# [SOLVED] Does a switch permit file sharing?



## Cheechat (Feb 4, 2007)

Hi - you all must see the same question so many times. I searched but couldn't find an answer. I will be connecting two computers to the internet thru a switch. Does a switch let the two computers share files?


----------



## johnwill (Sep 26, 2002)

Well, first off, what's the total network configuration? If you're trying to share an internet connection, that won't work with a simple switch. There's no issue in sharing files/printers through a switch, but it's not as simple as that. You can share files between two computers with a simple crossover cable.


----------



## Cheechat (Feb 4, 2007)

I'm using a Qwest Actiontec GT701-wg broadband modem. I just bought a 5 port switch. I'm going to connect the modem to the switch at the 'uplink' jack and two computers to the switch thru ethernet cable. The two computers are 40 feet apart. I'm starting to realize that it isn't that important to file share directly. I can just use a flash drive to transfer info, or unplug my external hard drive and plug it into my other computer. I was just wondering if, when I get the network set up, will my computers be able to browse each other's contents thru the switch? I've never done this before or checked out anyone else's network situation. Will my computers show another drive letter like it did when I plugged in the external hard drive? Just being curious.

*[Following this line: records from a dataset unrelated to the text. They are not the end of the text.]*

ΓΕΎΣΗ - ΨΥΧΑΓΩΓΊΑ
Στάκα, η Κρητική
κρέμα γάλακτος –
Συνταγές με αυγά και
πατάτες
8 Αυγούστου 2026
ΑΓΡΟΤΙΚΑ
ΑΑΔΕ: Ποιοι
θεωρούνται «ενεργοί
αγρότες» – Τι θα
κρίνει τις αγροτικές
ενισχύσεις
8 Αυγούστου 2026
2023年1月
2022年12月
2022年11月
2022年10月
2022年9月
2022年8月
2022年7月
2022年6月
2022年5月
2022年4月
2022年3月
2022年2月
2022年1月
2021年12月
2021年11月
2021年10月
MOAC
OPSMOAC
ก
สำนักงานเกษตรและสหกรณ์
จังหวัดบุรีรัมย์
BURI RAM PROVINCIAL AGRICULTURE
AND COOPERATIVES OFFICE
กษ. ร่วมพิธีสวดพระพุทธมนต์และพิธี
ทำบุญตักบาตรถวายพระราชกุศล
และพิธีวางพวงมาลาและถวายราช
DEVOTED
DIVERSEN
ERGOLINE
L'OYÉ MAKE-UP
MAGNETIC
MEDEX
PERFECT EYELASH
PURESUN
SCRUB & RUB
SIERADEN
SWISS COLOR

I'm sitting on my hands all antsy to get going tomorrow to the computer store which is closed today here in South Dakota. All I need is an ethernet card and 3 feet of ethernet cable.  It's like Christmas when I was a child. I'm really fired up about doing my first ever network.

Thank you kindly for your advice. BTW, can I import my own smiley?


----------



## johnwill (Sep 26, 2002)

It should work just fine, the switch will allow file/print sharing on the entire internal network.


----------